People feel poorer, with good reason. Over two-thirds of Americans experienced a decline in net worth between 2007 and 2009. Most of this decline was due to reduced housing values, but stock and business equity losses also played a role. Median income adjusted for inflation declined seven percent from 2000 to 2010, the worst 10-year trend since the 1960s.

Squeezed by higher out-of-pocket costs, and with diminished economic prospects, Americans are becoming more cautious health care consumers. Patients are skipping or delaying many types of elective medical and dental care, and skimping on use of prescription drugs.

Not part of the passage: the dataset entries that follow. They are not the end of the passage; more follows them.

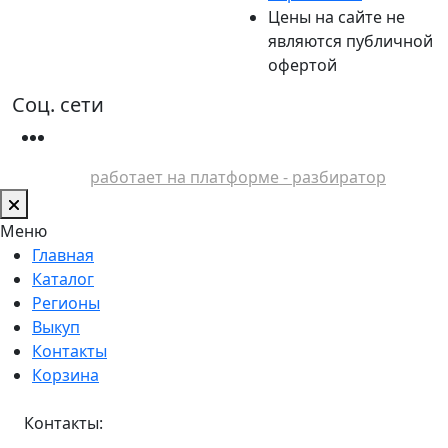
Цены на сайте не
являются публичной
офертой
Соц. сети
работает на платформе - разбиратор
Меню
Главная
Каталог
Регионы
Выкуп
Контакты
Корзина
Контакты:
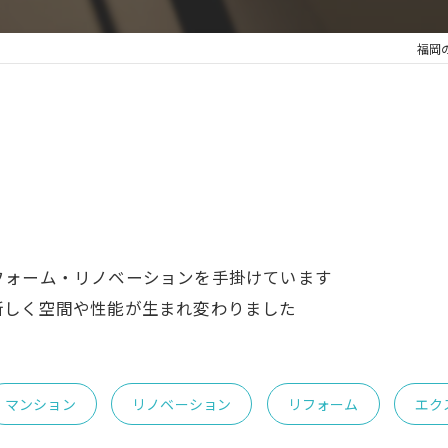
福岡
フォーム・リノベーションを手掛けています
新しく空間や性能が生まれ変わりました
マンション
リノベーション
リフォーム
エク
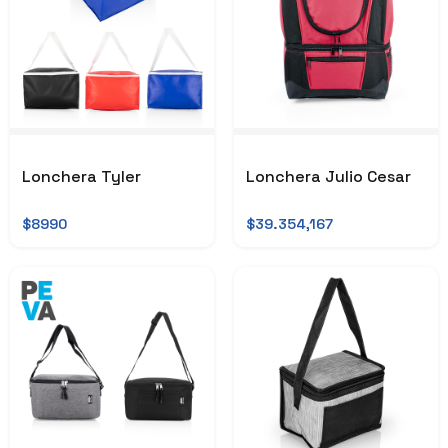
Lonchera Tyler
Lonchera Julio Cesar
$8990
$39.354,167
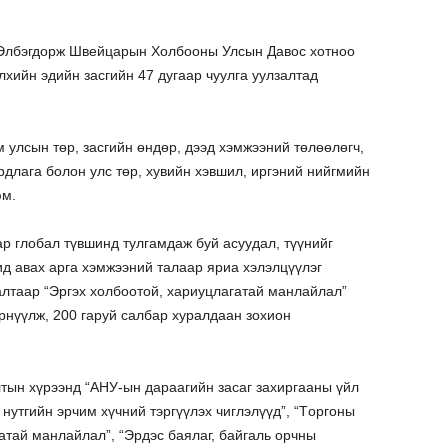
Элбэгдорж Швейцарын Холбооны Улсын Давос хотноо
хийн эдийн засгийн 47 дугаар чуулга уулзалтад
м улсын төр, засгийн өндөр, дээд хэмжээний төлөөлөгч,
длага болон улс төр, хувийн хэвшил, иргэний нийгмийн
юм.
ар глобал түвшинд тулгамдаж буй асуудал, түүнийг
д авах арга хэмжээний талаар яриа хэлэлцүүлэг
алтаар “Эргэх холбоотой, хариуцлагатай манлайлал”
рнүүлж, 200 гаруй салбар хуралдаан зохион
тын хүрээнд “АНУ-ын дараагийн засаг захиргааны үйл
 нутгийн эрчим хүчний тэргүүлэх чиглэлүүд”, “Tоргоны
гатай манлайлал”, “Эрдэс баялаг, байгаль орчны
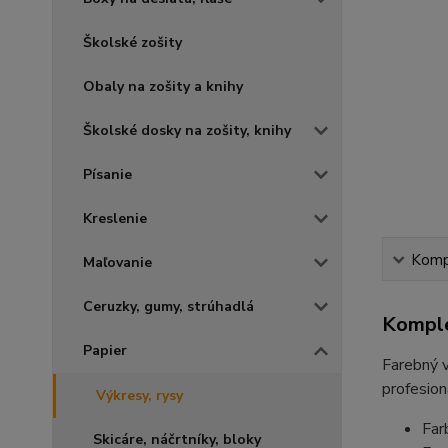
Školské zošity
Obaly na zošity a knihy
Školské dosky na zošity, knihy
Písanie
Kreslenie
Kompl
Maľovanie
Ceruzky, gumy, strúhadlá
Komple
Papier
Farebný v
profesion
Výkresy, rysy
Far
Skicáre, náčrtníky, bloky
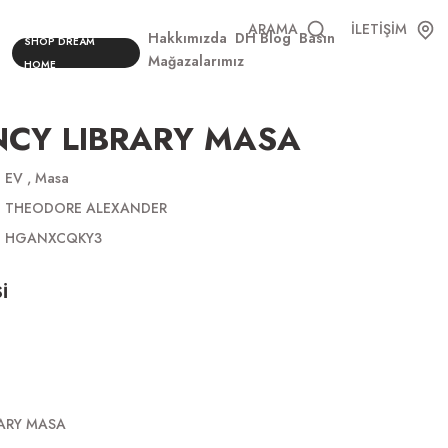
ARAMA
İLETİŞİM
Hakkımızda
DH Blog
Basın
SHOP DREAM
Mağazalarımız
HOME
NCY LIBRARY MASA
EV
,
Masa
THEODORE ALEXANDER
HGANXCQKY3
İ
ARY MASA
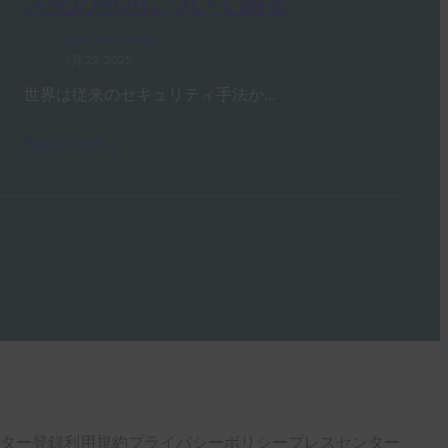
ス化のROIについて語る
FIDO in the News
9月 22, 2025
世界は従来のセキュリティ手法か…
Read More →
ター登録
利用規約
プライバシーポリシー
プレスセンター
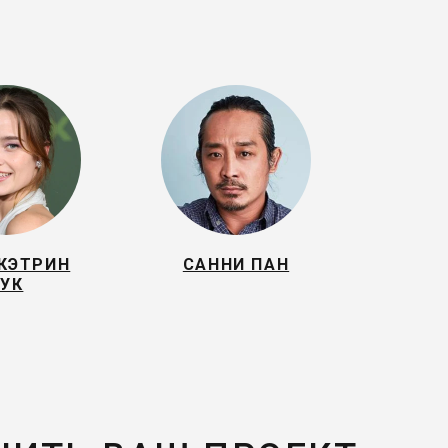
 КЭТРИН
САННИ ПАН
ХУК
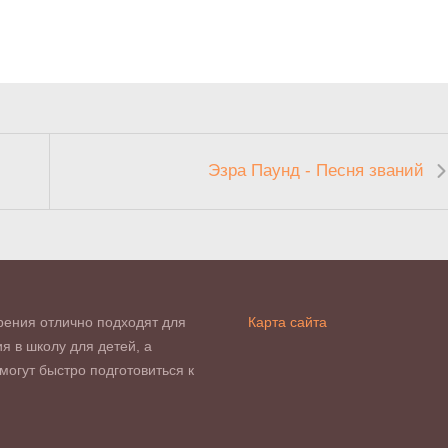
Эзра Паунд - Песня званий
рения отлично подходят для
Карта сайта
я в школу для детей, а
могут быстро подготовиться к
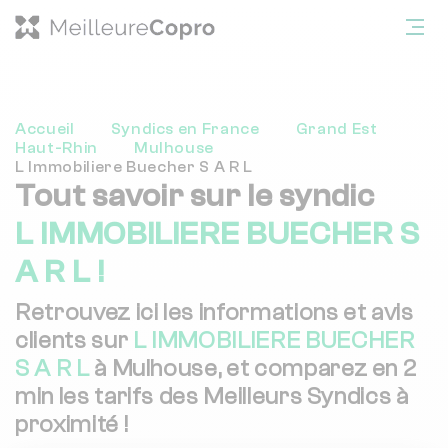
Accueil
Syndics en France
Grand Est
Haut-Rhin
Mulhouse
L Immobiliere Buecher S A R L
Tout savoir sur le syndic
L IMMOBILIERE BUECHER S
A R L !
Retrouvez ici les informations et avis
clients sur
L IMMOBILIERE BUECHER
S A R L
à Mulhouse, et comparez en 2
min les tarifs des Meilleurs Syndics à
proximité !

Almost half of respondents to a recent Consumer Reports survey reported taking steps to avoid medical care expenses, including some potentially risky actions to limit prescription drug costs: Not filling or refilling a prescription, taking an expired medication, sharing a prescription with someone else, and skipping a scheduled dose or splitting pills without consulting their physician or a pharmacist.

Medicare patients who reach the “doughnut hole” without any type of supplemental Part D coverage are twice as likely to discontinue taking medication as those who receive financial assistance. At the other end of the age spectrum, diaper-rash cream sales are rising as parents cut back on diaper purchases.

How physicians can help patients who are experiencing financial stress – and why it’s good business to do so:

  • Ask how your patients are faring in these difficult economic times. A general question reflects your concern about their overall wellbeing, and offers an opportunity for them to let you know if they are struggling. (“The past few years have been tough for a lot of people – how about you?”)
  • Ask patients with private insurance coverage if changes in their health insurance have increased their out-of-pocket costs. (“Health insurance costs more every year – are you having to pay more now for your care?”)
  • Be aware of, and talk about, treatment costs, especially for drugs. If your patients experience sticker shock at the pharmacy, at best they will wish you had given them some warning. At worst, they will consider you clueless—and they may not fill the prescription. So if you are prescribing an expensive medication, let patients know it will be costly and how you feel it will benefit them. (“This drug is expensive, but it will help you because…”).
  • Offer patients with affordability concerns information about resources that can help them. Several large retail chains offer pharmacy discount programs for commonly prescribed generics. Patients and providers can obtain free or low cost brand name medications through drug company pharmacy assistance programs.
  • You make it easier for patients to pay you by accepting credit cards, allowing phased payments, or providing other affordability options that might be appropriate in your practice situation.

Empathy can be as important as any clinical skill in patient satisfaction and retention. People remember who cared, and who helped, when times were tough for them. Doctors who take time to ask questions and are able to offer some practical information to patients experiencing financial stress will earn their long-term loyalty.